US President Donald Trump told former FBI Director James Comey to back off from a probe into former national security adviser Michael Flynn, Mr Comey has revealed in a new statement.
In the written statement - posted online - Mr Comey said Mr Trump told him: "I need loyalty. I expect loyalty."
Mr Comey, who will testify in person to the Senate Intelligence Committee tomorrow, will use his opening statement to recount a dinner he had with Mr Trump on 27 January, a week after the president took office, according to a copy of the statement posted on the Senate panel's website.
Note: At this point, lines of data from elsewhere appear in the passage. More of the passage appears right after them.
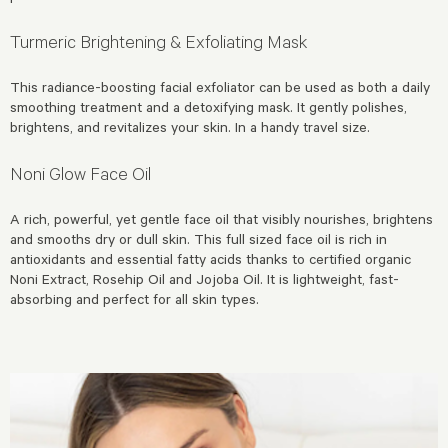
Turmeric Brightening & Exfoliating Mask
This radiance-boosting facial exfoliator can be used as both a daily
smoothing treatment and a detoxifying mask. It gently polishes,
brightens, and revitalizes your skin. In a handy travel size.
Noni Glow Face Oil
A rich, powerful, yet gentle face oil that visibly nourishes, brightens
and smooths dry or dull skin. This full sized face oil is rich in
antioxidants and essential fatty acids thanks to certified organic
Noni Extract, Rosehip Oil and Jojoba Oil. It is lightweight, fast-
absorbing and perfect for all skin types.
'It sounds like a script from The Sopranos' - US correspondent Simon Marks
Mr Comey said that during the dinner Mr Trump asked him if he wanted to stay on as Federal Bureau of Investigation director. Mr Comey said he became concerned that Mr Trump was trying to create "some sort of patronage relationship."
In the statement, Mr Comey added: "That concerned me greatly, given the FBI's traditionally independent status in the executive branch."
Read the full statement online here.
A matter of intelligence
Meanwhile, US Senators have angrily confronted top intelligence officials at a congressional hearing who refused to discuss whether Mr Trump had pressured them to intervene in an FBI probe into Russia and the 2016 election.
Both National Security Agency (NSA) director Admiral Mike Rogers and the Director of National Intelligence, Dan Coats, told the Senate Intelligence Committee they believed their conversations with the president were confidential.
Several exasperated senators pressed the officials on why they would not answer questions.
Admiral Rogers said he had never been directed to do anything illegal, immoral or inappropriate during his time as NSA director, while Mr Coats said he had never felt pressured to intervene in the shaping of intelligence.